I'm trying to understand the proof of Brouwer's Fixed Point Theorem using Sperner's Lemma. For example, pg.10-11 in A Combinatorial Approach to The Brouwer Fixed Point Theorem.
I was able to follow it until it took the limit of the convergent sequence. Why would the limit give "less than or equal to" instead of strict inequality? Most of such proofs say this is due to continuity. Because my lack of knowledge on analysis, this is not clear to me. Did this occur as a special case or a general result? Please explain. Thanks!

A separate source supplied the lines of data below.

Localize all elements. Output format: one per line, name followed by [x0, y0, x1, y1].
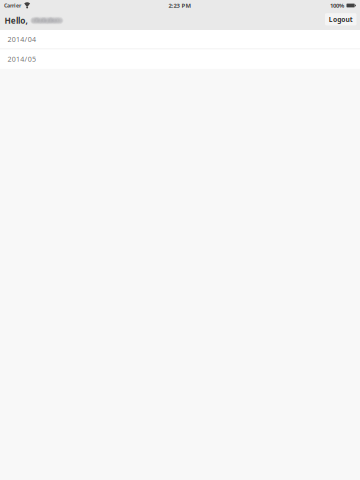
staticText: 2014/04 — [8, 34, 36, 44]
button[interactable]: 2014/05 — [0, 49, 360, 69]
button[interactable]: 2014/04 — [0, 30, 360, 49]
staticText: 2:23 PM — [168, 2, 192, 10]
staticText: Carrier — [4, 2, 21, 9]
staticText: 100% — [330, 2, 344, 10]
staticText: Logout — [329, 15, 353, 24]
button[interactable]: Logout — [325, 13, 356, 25]
staticText: Hello, — [4, 15, 28, 26]
staticText: 2014/05 — [8, 54, 36, 64]
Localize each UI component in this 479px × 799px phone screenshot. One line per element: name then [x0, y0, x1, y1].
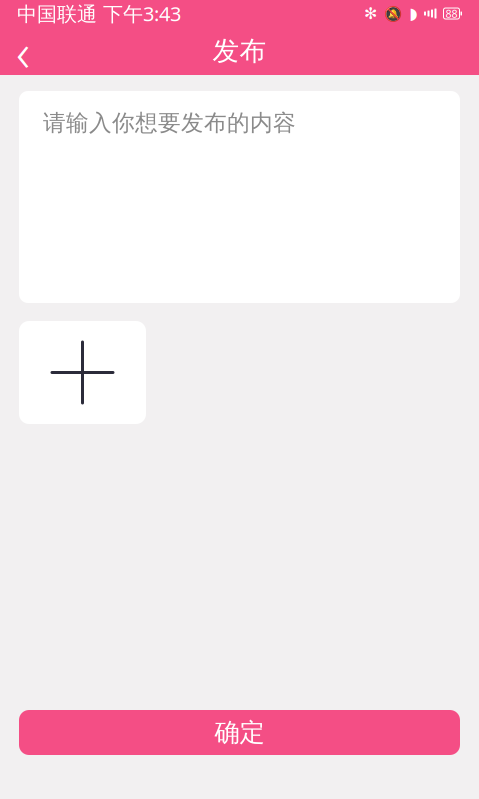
staticText: ✻ — [364, 4, 377, 23]
staticText: 确定 — [214, 717, 264, 748]
staticText: 请输入你想要发布的内容 — [43, 109, 296, 137]
button[interactable]: 返回 — [0, 27, 46, 75]
staticText: 中国联通 下午3:43 — [17, 0, 181, 27]
staticText: 发布 — [212, 35, 266, 67]
staticText: 88 — [446, 6, 458, 21]
button[interactable]: 确定 — [19, 710, 460, 755]
staticText: ‹ — [16, 16, 30, 86]
button[interactable]: 请输入你想要发布的内容 — [19, 91, 460, 303]
button[interactable]: 添加图片 — [19, 321, 146, 424]
staticText: ◗ — [409, 4, 417, 23]
staticText: 🔕 — [384, 5, 402, 22]
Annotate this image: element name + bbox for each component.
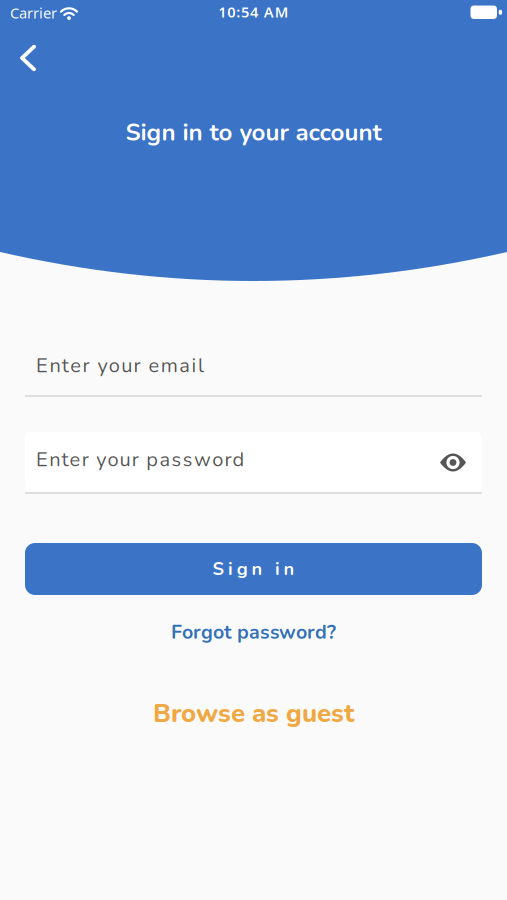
staticText: n (49, 352, 60, 379)
staticText: w (194, 446, 211, 473)
staticText: d (233, 446, 245, 473)
staticText: S (212, 556, 224, 581)
staticText: a (179, 352, 190, 379)
staticText: y (96, 446, 106, 473)
staticText: 5 (241, 2, 249, 22)
staticText: e (70, 446, 81, 473)
staticText: t (62, 352, 69, 379)
staticText: r (82, 446, 89, 473)
staticText: 0 (227, 2, 235, 22)
staticText: s (183, 446, 193, 473)
button[interactable]: Forgot password? (171, 619, 336, 646)
staticText: u (121, 352, 132, 379)
staticText: i (275, 556, 280, 581)
staticText: n (49, 446, 60, 473)
staticText: 1 (218, 2, 226, 22)
staticText: i (228, 556, 233, 581)
staticText: r (83, 352, 90, 379)
staticText: o (107, 446, 118, 473)
staticText: : (236, 2, 240, 22)
staticText: y (97, 352, 107, 379)
staticText: E (36, 446, 48, 473)
button[interactable]: Show password (440, 453, 466, 472)
button[interactable]: S (25, 543, 482, 595)
staticText: A (264, 2, 274, 22)
staticText: Carrier (10, 3, 57, 22)
staticText: t (61, 446, 68, 473)
staticText: u (120, 446, 131, 473)
staticText: a (159, 446, 170, 473)
button[interactable]: Browse as guest (153, 696, 354, 731)
staticText: o (212, 446, 223, 473)
staticText: o (109, 352, 120, 379)
staticText: E (36, 352, 48, 379)
staticText: i (192, 352, 197, 379)
staticText: Sign in to your account (126, 116, 382, 149)
staticText: n (284, 556, 295, 581)
staticText: 4 (250, 2, 258, 22)
staticText: s (172, 446, 182, 473)
staticText: Browse as guest (153, 696, 354, 731)
staticText: p (146, 446, 158, 473)
staticText: e (148, 352, 159, 379)
staticText: r (224, 446, 231, 473)
staticText: l (198, 352, 204, 379)
staticText: e (70, 352, 81, 379)
staticText: Forgot password? (171, 619, 336, 646)
staticText: g (237, 556, 248, 581)
staticText: n (252, 556, 262, 581)
staticText: M (275, 2, 289, 22)
staticText: m (161, 352, 178, 379)
staticText: r (132, 446, 139, 473)
staticText: r (134, 352, 141, 379)
button[interactable]: Back (20, 45, 36, 71)
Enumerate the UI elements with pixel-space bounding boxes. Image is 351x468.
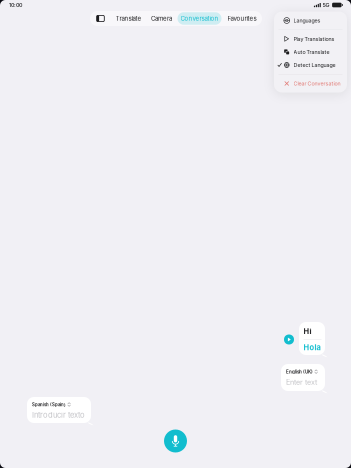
staticText: Camera [151, 15, 172, 22]
staticText: Conversation [180, 15, 218, 22]
button[interactable]: Camera [146, 11, 177, 26]
staticText: Clear Conversation [294, 80, 340, 87]
button[interactable]: Clear Conversation [274, 77, 347, 90]
button[interactable]: Auto Translate [274, 46, 347, 58]
button[interactable]: English (UK) [281, 364, 325, 391]
staticText: English (UK) [286, 369, 313, 374]
button[interactable]: Translate [111, 11, 146, 26]
staticText: Hi [304, 327, 312, 336]
button[interactable]: Spanish (Spain) [27, 397, 91, 423]
staticText: Favourites [228, 15, 256, 22]
staticText: Auto Translate [294, 49, 330, 55]
button[interactable]: Favourites [222, 11, 262, 26]
staticText: Translate [116, 15, 142, 22]
staticText: Languages [294, 17, 320, 24]
staticText: Introducir texto [32, 410, 85, 420]
button[interactable]: Languages [274, 14, 347, 27]
staticText: Play Translations [294, 36, 334, 42]
staticText: Hola [304, 343, 320, 352]
staticText: Enter text [286, 378, 317, 386]
button[interactable]: Detect Language [274, 58, 347, 72]
button[interactable]: Conversation [177, 11, 222, 26]
button[interactable]: Play translation [284, 334, 294, 344]
button[interactable]: Show sidebar [90, 11, 111, 26]
staticText: Detect Language [294, 62, 336, 68]
staticText: 10:00 [9, 2, 22, 8]
staticText: Spanish (Spain) [32, 402, 66, 407]
button[interactable]: Play Translations [274, 32, 347, 46]
button[interactable]: Record [164, 430, 187, 452]
staticText: 5G [323, 2, 330, 8]
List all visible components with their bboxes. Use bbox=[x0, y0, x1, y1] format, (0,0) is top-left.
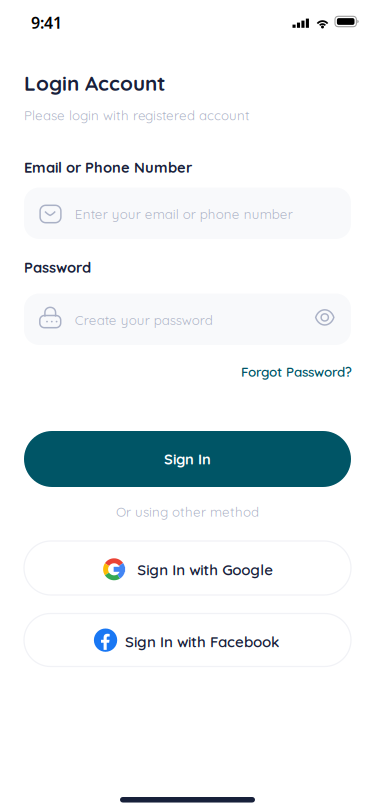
staticText: Create your password bbox=[75, 312, 213, 328]
staticText: Sign In with Google bbox=[137, 560, 273, 579]
staticText: Or using other method bbox=[116, 504, 259, 520]
staticText: Password bbox=[24, 258, 91, 276]
button[interactable]: Sign In with Google bbox=[24, 541, 351, 595]
button[interactable]: Sign In bbox=[24, 431, 351, 487]
button[interactable]: Forgot Password? bbox=[237, 358, 356, 386]
staticText: Enter your email or phone number bbox=[75, 206, 293, 222]
staticText: Login Account bbox=[24, 70, 165, 96]
staticText: Forgot Password? bbox=[241, 364, 352, 380]
staticText: Sign In with Facebook bbox=[125, 632, 279, 651]
staticText: Please login with registered account bbox=[24, 107, 250, 124]
staticText: 9:41 bbox=[31, 12, 62, 33]
staticText: Sign In bbox=[164, 450, 211, 468]
button[interactable]: Show password bbox=[304, 297, 346, 338]
staticText: Email or Phone Number bbox=[24, 158, 192, 176]
button[interactable]: Sign In with Facebook bbox=[24, 614, 351, 666]
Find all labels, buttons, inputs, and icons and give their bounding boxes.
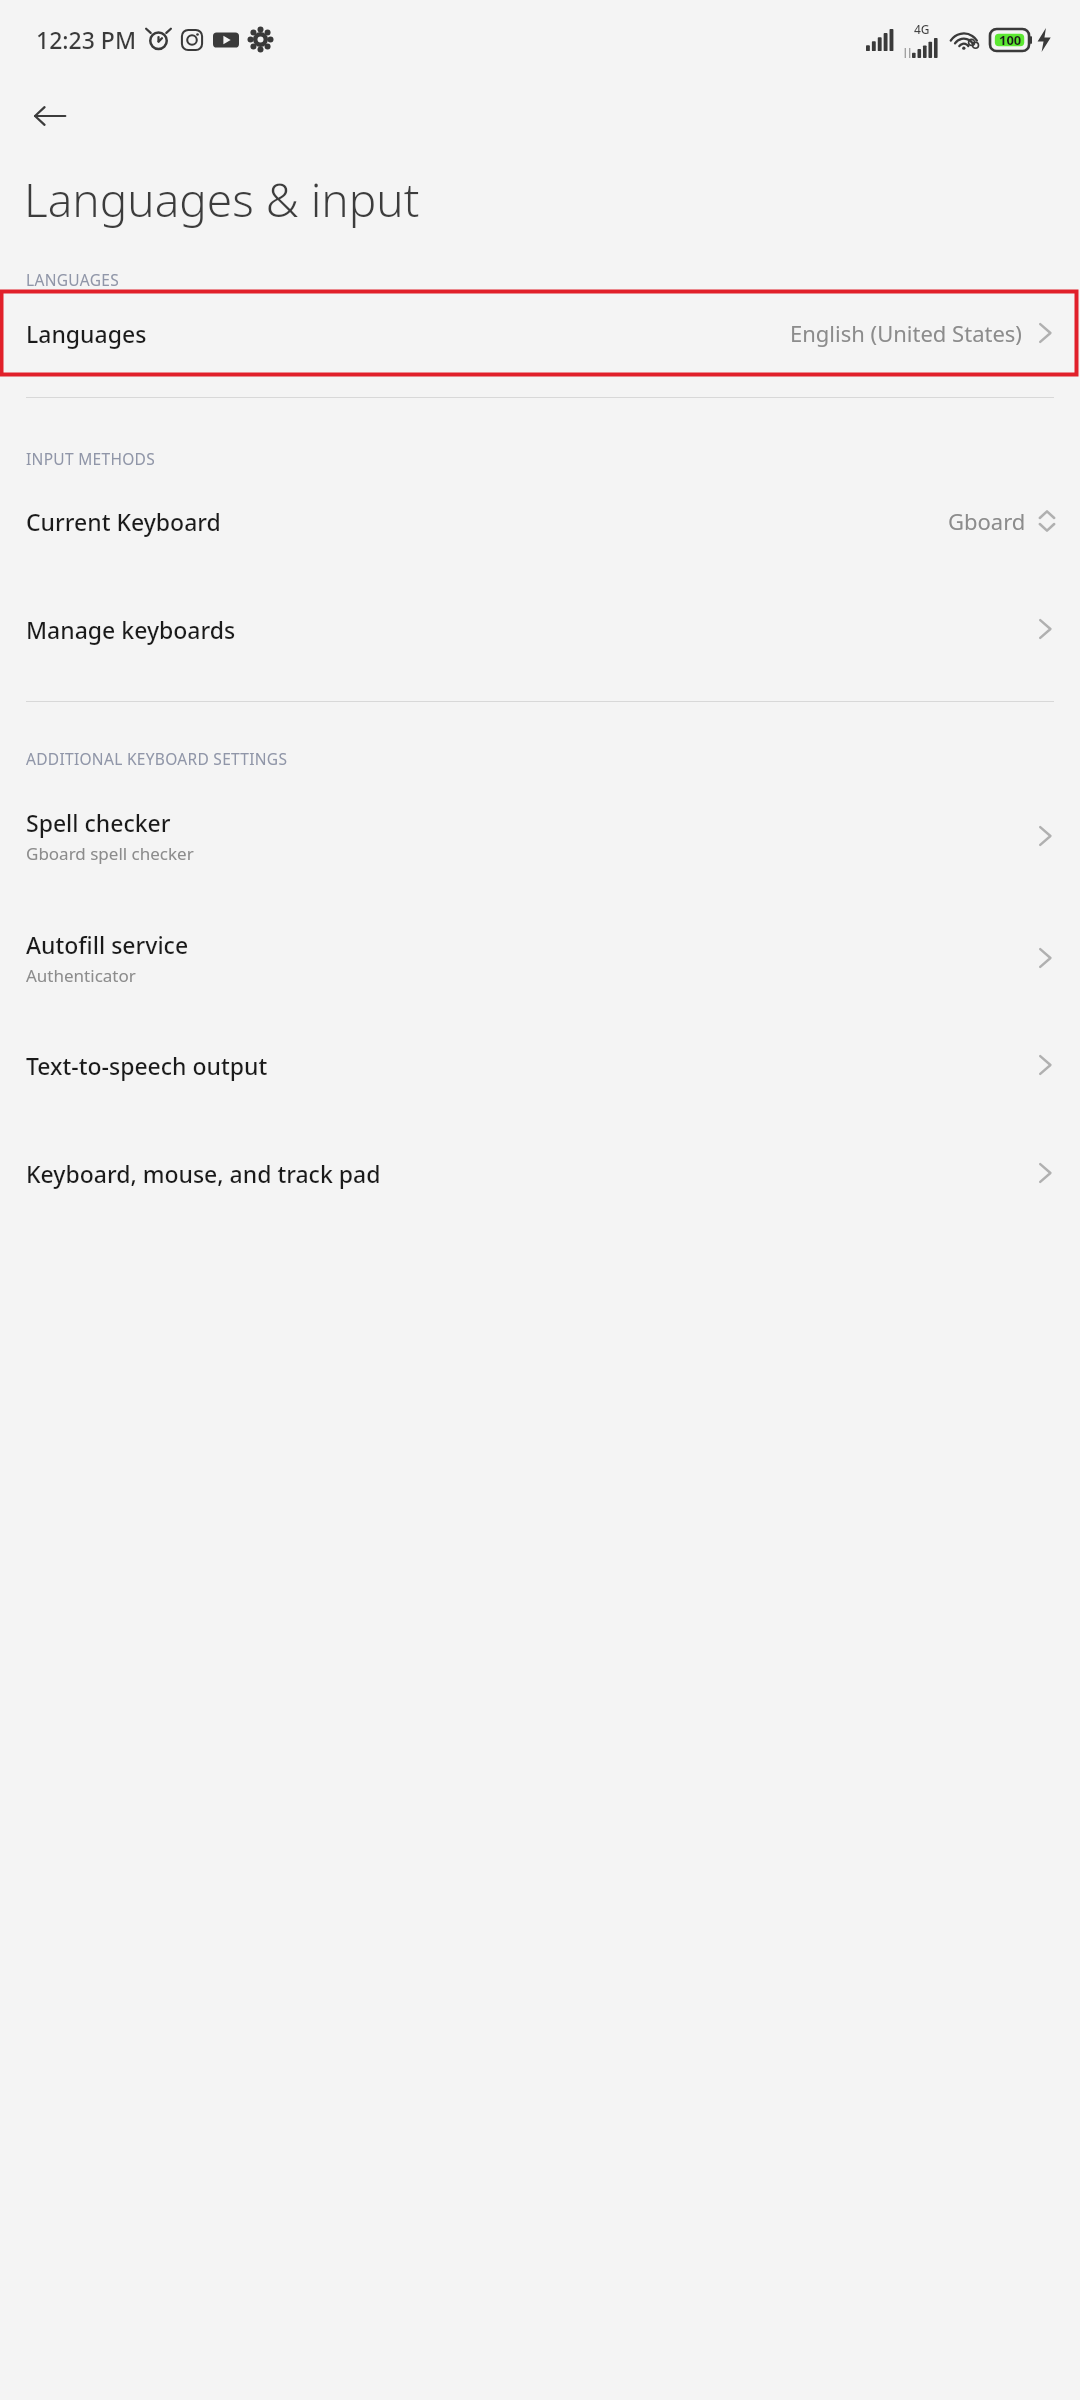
staticText: Text-to-speech output [26, 1050, 268, 1081]
staticText: 4G [914, 21, 930, 37]
staticText: Manage keyboards [26, 614, 236, 645]
staticText: Autofill service [26, 929, 189, 960]
button[interactable]: Back [22, 88, 78, 144]
staticText: INPUT METHODS [26, 448, 156, 469]
staticText: Languages & input [24, 168, 420, 231]
staticText: Authenticator [26, 964, 136, 987]
button[interactable]: Spell checker [0, 789, 1080, 883]
staticText: Current Keyboard [26, 506, 221, 537]
button[interactable]: Manage keyboards [0, 593, 1080, 665]
button[interactable]: Keyboard, mouse, and track pad [0, 1137, 1080, 1209]
staticText: English (United States) [790, 318, 1022, 348]
staticText: LANGUAGES [26, 269, 119, 290]
button[interactable]: Languages [0, 290, 1080, 376]
staticText: Gboard [948, 506, 1026, 536]
staticText: Languages [26, 318, 147, 349]
staticText: Keyboard, mouse, and track pad [26, 1158, 381, 1189]
staticText: ADDITIONAL KEYBOARD SETTINGS [26, 748, 288, 769]
staticText: 12:23 PM [36, 24, 137, 55]
button[interactable]: Autofill service [0, 911, 1080, 1005]
staticText: 100 [999, 31, 1022, 49]
button[interactable]: Current Keyboard [0, 485, 1080, 557]
button[interactable]: Text-to-speech output [0, 1029, 1080, 1101]
staticText: Gboard spell checker [26, 842, 194, 865]
staticText: Spell checker [26, 807, 171, 838]
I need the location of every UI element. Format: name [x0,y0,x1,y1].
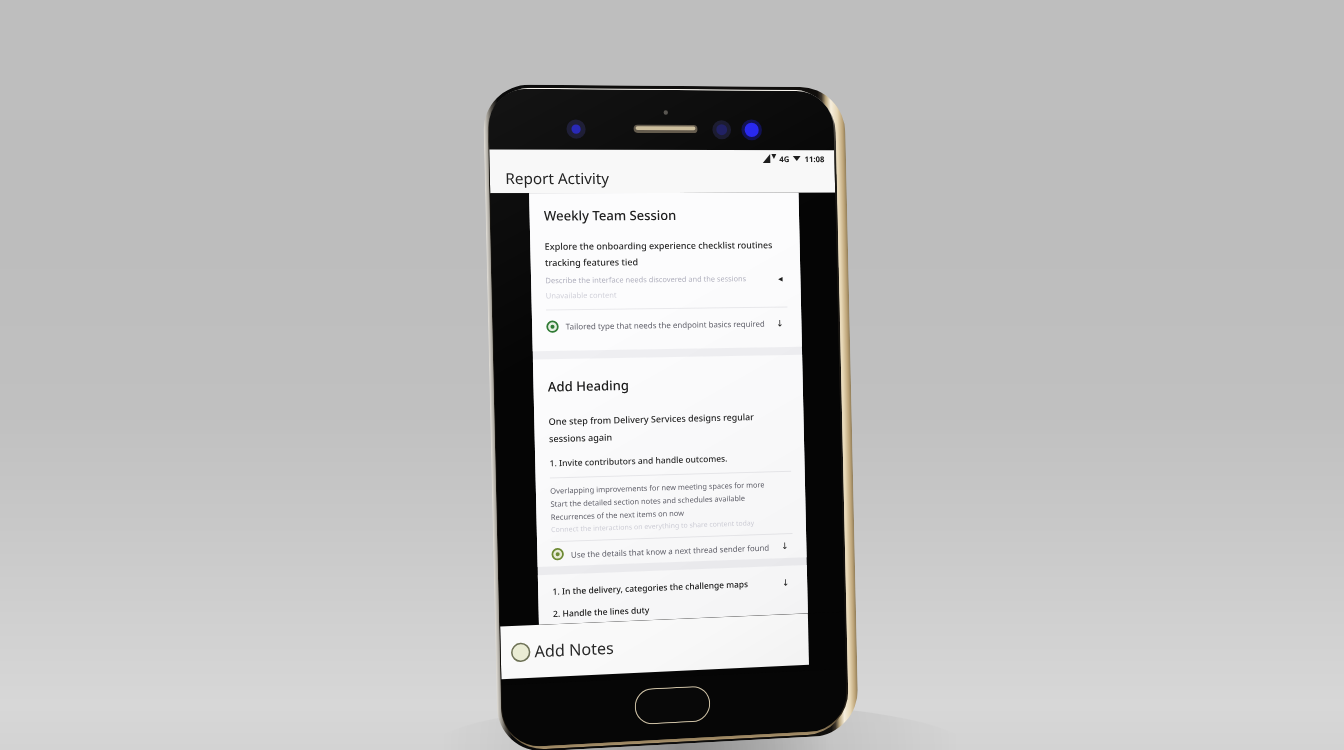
staticText: Unavailable content [546,290,618,300]
button[interactable]: Download [777,538,793,554]
staticText: 1. Invite contributors and handle outcom… [549,453,728,470]
button[interactable]: Home [635,686,710,724]
staticText: 4G [779,153,790,164]
button[interactable]: Add Notes [500,613,809,679]
staticText: Use the details that know a next thread … [571,542,770,560]
staticText: Recurrences of the next items on now [551,508,684,522]
staticText: Report Activity [505,168,610,188]
staticText: ↓ [782,578,790,588]
staticText: Overlapping improvements for new meeting… [550,479,765,496]
staticText: Describe the interface needs discovered … [545,273,747,285]
staticText: Tailored type that needs the endpoint ba… [566,318,766,332]
staticText: ↓ [776,318,784,328]
staticText: Add Notes [534,637,615,662]
staticText: 11:08 [804,153,825,164]
staticText: ◀ [778,275,783,282]
button[interactable]: Add Heading [533,355,807,567]
staticText: Connect the interactions on everything t… [551,518,754,535]
button[interactable]: Weekly Team Session [529,193,802,351]
staticText: One step from Delivery Services designs … [548,410,755,427]
staticText: sessions again [549,430,613,444]
staticText: ↓ [781,541,789,551]
button[interactable]: 1. In the delivery, categories the chall… [538,565,808,625]
staticText: 1. In the delivery, categories the chall… [552,578,749,598]
button[interactable]: Report Activity [490,165,835,190]
staticText: 2. Handle the lines duty [553,604,650,620]
staticText: Add Heading [548,376,630,396]
button[interactable]: Download [772,315,788,332]
button[interactable]: Expand section [773,271,787,285]
staticText: Weekly Team Session [544,206,677,224]
button[interactable]: Download [778,574,794,591]
staticText: tracking features tied [545,255,639,268]
staticText: Start the detailed section notes and sch… [550,493,746,509]
staticText: Explore the onboarding experience checkl… [544,238,772,252]
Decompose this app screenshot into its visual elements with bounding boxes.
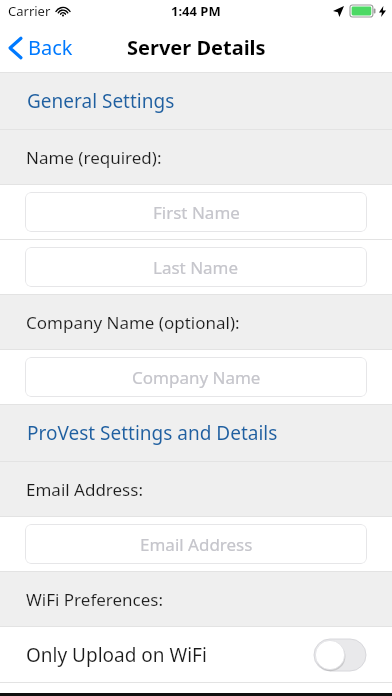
button[interactable]: Email Address	[25, 524, 367, 564]
staticText: General Settings	[27, 88, 175, 114]
staticText: Email Address	[140, 533, 253, 556]
staticText: First Name	[153, 201, 240, 224]
staticText: Company Name (optional):	[26, 311, 240, 334]
button[interactable]: Only Upload on WiFi	[0, 627, 392, 682]
staticText: Email Address:	[26, 478, 143, 501]
button[interactable]: First Name	[25, 192, 367, 232]
button[interactable]: Last Name	[25, 247, 367, 287]
staticText: Only Upload on WiFi	[26, 642, 207, 668]
staticText: Last Name	[153, 256, 239, 279]
staticText: 1:44 PM	[171, 2, 221, 20]
other: Only Upload on WiFi toggle	[314, 639, 366, 671]
staticText: Company Name	[132, 366, 261, 389]
staticText: Name (required):	[26, 146, 162, 169]
button[interactable]: Company Name	[25, 357, 367, 397]
staticText: Server Details	[127, 34, 266, 61]
staticText: Carrier	[8, 2, 51, 20]
staticText: ProVest Settings and Details	[27, 420, 278, 446]
staticText: Back	[28, 34, 73, 61]
staticText: WiFi Preferences:	[26, 588, 164, 611]
button[interactable]: Back	[0, 28, 83, 67]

Limits preserve weak inequalities, not strict inequalities. The reason for this is that $(0, \infty)$ is not closed in $\Bbb{R}$, but $[0, \infty)$ is. That is, if $x_n \in [0, \infty)$ that converges to $x$, then $x \in [0, \infty)$. If we simply take $x_n \in (0, \infty)$, we can conclude $x \in [0, \infty)$, but it is possible for $x = 0$, e.g. if $x_n = \frac{1}{n}$.
So, if $x_n > y_n$ while $x_n \to x$ and $y_n \to y$, we see that $x_n - y_n \in (0, \infty)$ converges to $x - y$. We do get $x - y \in [0, \infty)$, i.e. $x \ge y$, but we may not have $x - y \in (0, \infty)$, i.e. $x > y$. That is, inequality is preserved, but not strict inequality.